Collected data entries
☆ ☆ ☆ ☆

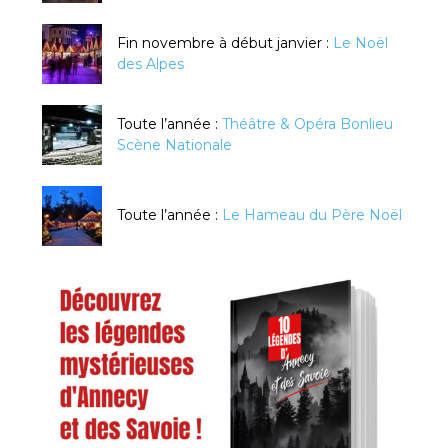
Fin novembre à début janvier :
Le Noël
des Alpes
Toute l’année :
Théâtre & Opéra Bonlieu
Scène Nationale
Toute l’année :
Le Hameau du Père Noël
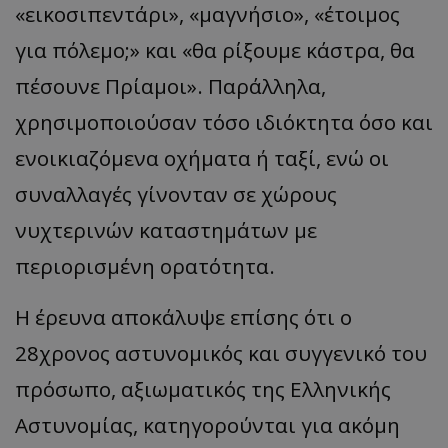
«εικοσιπεντάρι», «μαγνήσιο», «έτοιμος
για πόλεμο;» και «θα ρίξουμε κάστρα, θα
πέσουνε Πρίαμοι». Παράλληλα,
χρησιμοποιούσαν τόσο ιδιόκτητα όσο και
ενοικιαζόμενα οχήματα ή ταξί, ενώ οι
συναλλαγές γίνονταν σε χώρους
νυχτερινών καταστημάτων με
περιορισμένη ορατότητα.
Η έρευνα αποκάλυψε επίσης ότι ο
28χρονος αστυνομικός και συγγενικό του
πρόσωπο, αξιωματικός της Ελληνικής
Αστυνομίας, κατηγορούνται για ακόμη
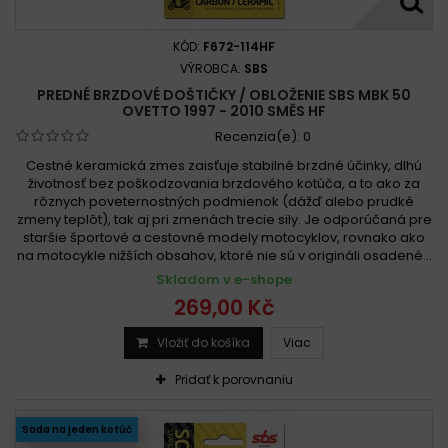
KÓD:
F672-114HF
VÝROBCA:
SBS
PREDNÉ BRZDOVÉ DOŠTIČKY / OBLOŽENIE SBS MBK 50
OVETTO 1997 - 2010 SMĚS HF
Recenzia(e):
0
Cestné keramická zmes zaisťuje stabilné brzdné účinky, dlhú
životnosť bez poškodzovania brzdového kotúča, a to ako za
rôznych poveternostných podmienok (dážď alebo prudké
zmeny teplôt), tak aj pri zmenách trecie sily. Je odporúčaná pre
staršie športové a cestovné modely motocyklov, rovnako ako
na motocykle nižších obsahov, ktoré nie sú v origináli osadené...
Skladom v e-shope
269,00 Kč
Vložiť do košíka
Viac
Pridať k porovnaniu
Sada na jeden kotúč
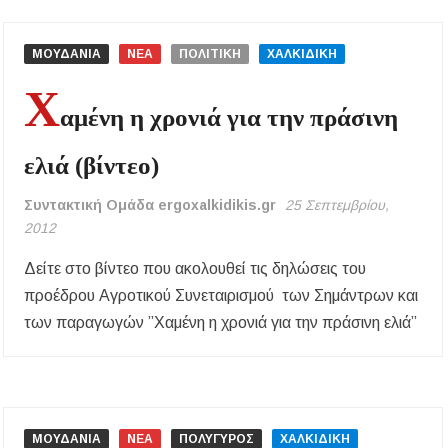
ΜΟΥΔΑΝΙΑ
ΝΕΑ
ΠΟΛΙΤΙΚΗ
ΧΑΛΚΙΔΙΚΗ
Χ
αμένη η χρονιά για την πράσινη
ελιά (βίντεο)
Συντακτική Ομάδα ergoxalkidikis.gr
25 Σεπτεμβρίου,
2012
Δείτε στο βίντεο που ακολουθεί τις δηλώσεις του
προέδρου Αγροτικού Συνεταιρισμού των Σημάντρων και
των παραγωγών ”Χαμένη η χρονιά για την πράσινη ελιά”
ΜΟΥΔΑΝΙΑ
ΝΕΑ
ΠΟΛΥΓΥΡΟΣ
ΧΑΛΚΙΔΙΚΗ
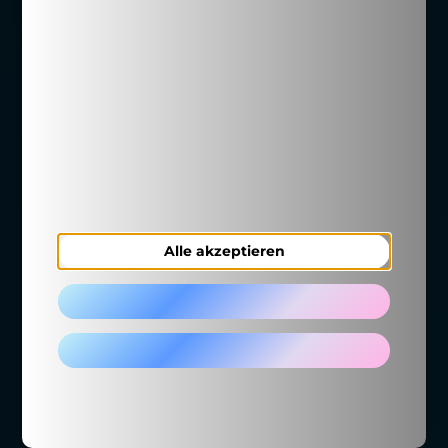
Cookie-Einstellungen
bessere
verwalten
Bewerbungen.
Diese Seite nutzt Website Tracking-
Technologien von Dritten, um ihre Dienste
anzubieten. Ich bin damit einverstanden und
Infos & Preise
kann meine Einwilligung jederzeit mit
Wirkung für die Zukunft widerrufen oder
ändern.
Alle akzeptieren
Ablehnen
Auswählen
Impressum
Datenschutz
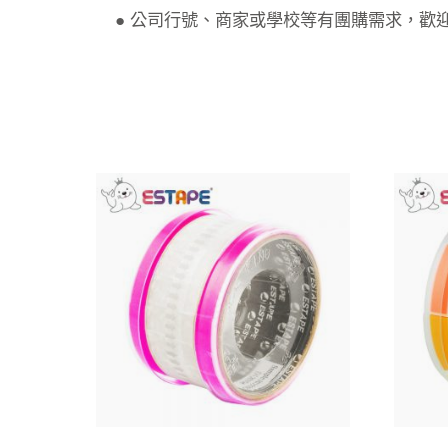
● 公司行號、商家或學校等有團購需求，歡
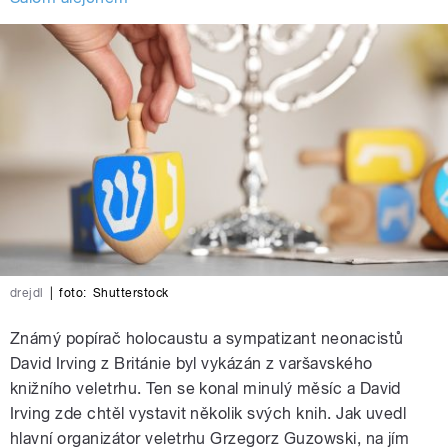
drejdl
|
foto:
Shutterstock
Známý popírač holocaustu a sympatizant neonacistů
David Irving z Británie byl vykázán z varšavského
knižního veletrhu. Ten se konal minulý měsíc a David
Irving zde chtěl vystavit několik svých knih. Jak uvedl
hlavní organizátor veletrhu Grzegorz Guzowski, na jím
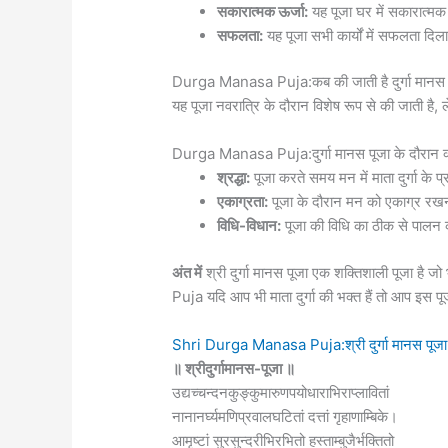
सकारात्मक ऊर्जा:
यह पूजा घर में सकारात्मक
सफलता:
यह पूजा सभी कार्यों में सफलता दिला
Durga Manasa Puja:कब की जाती है दुर्गा मानस 
यह पूजा नवरात्रि के दौरान विशेष रूप से की जाती है
Durga Manasa Puja:दुर्गा मानस पूजा के दौरान क्
श्रद्धा:
पूजा करते समय मन में माता दुर्गा के प
एकाग्रता:
पूजा के दौरान मन को एकाग्र रख
विधि-विधान:
पूजा की विधि का ठीक से पालन
अंत में
श्री दुर्गा मानस पूजा एक शक्तिशाली पूजा है ज
Puja यदि आप भी माता दुर्गा की भक्त हैं तो आप इस प
Shri Durga Manasa Puja:श्री दुर्गा मानस पूजा
॥ श्रीदुर्गामानस-पूजा ॥
उद्यच्चन्दनकुङ्कुमारुणपयोधाराभिराप्लावितां
नानानर्घ्यमणिप्रवालघटितां दत्तां गृहाणाम्बिके।
आमृष्टां सुरसुन्दरीभिरभितो हस्ताम्बुजैर्भक्तितो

☆ ☆ ☆ ☆

- [Directions for this task]: Each entry is to be output exactly, and no picture is to appear.

- [Output for this task]:
Fin novembre à début janvier :
Le Noël
des Alpes
Toute l’année :
Théâtre & Opéra Bonlieu
Scène Nationale
Toute l’année :
Le Hameau du Père Noël
«εικοσιπεντάρι», «μαγνήσιο», «έτοιμος
για πόλεμο;» και «θα ρίξουμε κάστρα, θα
πέσουνε Πρίαμοι». Παράλληλα,
χρησιμοποιούσαν τόσο ιδιόκτητα όσο και
ενοικιαζόμενα οχήματα ή ταξί, ενώ οι
συναλλαγές γίνονταν σε χώρους
νυχτερινών καταστημάτων με
περιορισμένη ορατότητα.
Η έρευνα αποκάλυψε επίσης ότι ο
28χρονος αστυνομικός και συγγενικό του
πρόσωπο, αξιωματικός της Ελληνικής
Αστυνομίας, κατηγορούνται για ακόμη
KÓD:
F672-114HF
VÝROBCA:
SBS
PREDNÉ BRZDOVÉ DOŠTIČKY / OBLOŽENIE SBS MBK 50
OVETTO 1997 - 2010 SMĚS HF
Recenzia(e):
0
Cestné keramická zmes zaisťuje stabilné brzdné účinky, dlhú
životnosť bez poškodzovania brzdového kotúča, a to ako za
rôznych poveternostných podmienok (dážď alebo prudké
zmeny teplôt), tak aj pri zmenách trecie sily. Je odporúčaná pre
staršie športové a cestovné modely motocyklov, rovnako ako
na motocykle nižších obsahov, ktoré nie sú v origináli osadené...
Skladom v e-shope
269,00 Kč
Vložiť do košíka
Viac
Pridať k porovnaniu
Sada na jeden kotúč
ΜΟΥΔΑΝΙΑ
ΝΕΑ
ΠΟΛΙΤΙΚΗ
ΧΑΛΚΙΔΙΚΗ
Χ
αμένη η χρονιά για την πράσινη
ελιά (βίντεο)
Συντακτική Ομάδα ergoxalkidikis.gr
25 Σεπτεμβρίου,
2012
Δείτε στο βίντεο που ακολουθεί τις δηλώσεις του
προέδρου Αγροτικού Συνεταιρισμού των Σημάντρων και
των παραγωγών ”Χαμένη η χρονιά για την πράσινη ελιά”
ΜΟΥΔΑΝΙΑ
ΝΕΑ
ΠΟΛΥΓΥΡΟΣ
ΧΑΛΚΙΔΙΚΗ
Cookie-Einstellungen
bessere
verwalten
Bewerbungen.
Diese Seite nutzt Website Tracking-
Technologien von Dritten, um ihre Dienste
anzubieten. Ich bin damit einverstanden und
Infos & Preise
kann meine Einwilligung jederzeit mit
Wirkung für die Zukunft widerrufen oder
ändern.
Alle akzeptieren
Ablehnen
Auswählen
Impressum
Datenschutz
● 公司行號、商家或學校等有團購需求，歡
drejdl
|
foto:
Shutterstock
Známý popírač holocaustu a sympatizant neonacistů
David Irving z Británie byl vykázán z varšavského
knižního veletrhu. Ten se konal minulý měsíc a David
Irving zde chtěl vystavit několik svých knih. Jak uvedl
hlavní organizátor veletrhu Grzegorz Guzowski, na jím
सकारात्मक ऊर्जा:
यह पूजा घर में सकारात्मक
सफलता:
यह पूजा सभी कार्यों में सफलता दिला
Durga Manasa Puja:कब की जाती है दुर्गा मानस 
यह पूजा नवरात्रि के दौरान विशेष रूप से की जाती है
Durga Manasa Puja:दुर्गा मानस पूजा के दौरान क्
श्रद्धा:
पूजा करते समय मन में माता दुर्गा के प
एकाग्रता:
पूजा के दौरान मन को एकाग्र रख
विधि-विधान:
पूजा की विधि का ठीक से पालन
अंत में
श्री दुर्गा मानस पूजा एक शक्तिशाली पूजा है ज
Puja यदि आप भी माता दुर्गा की भक्त हैं तो आप इस प
Shri Durga Manasa Puja:श्री दुर्गा मानस पूजा
॥ श्रीदुर्गामानस-पूजा ॥
उद्यच्चन्दनकुङ्कुमारुणपयोधाराभिराप्लावितां
नानानर्घ्यमणिप्रवालघटितां दत्तां गृहाणाम्बिके।
आमृष्टां सुरसुन्दरीभिरभितो हस्ताम्बुजैर्भक्तितो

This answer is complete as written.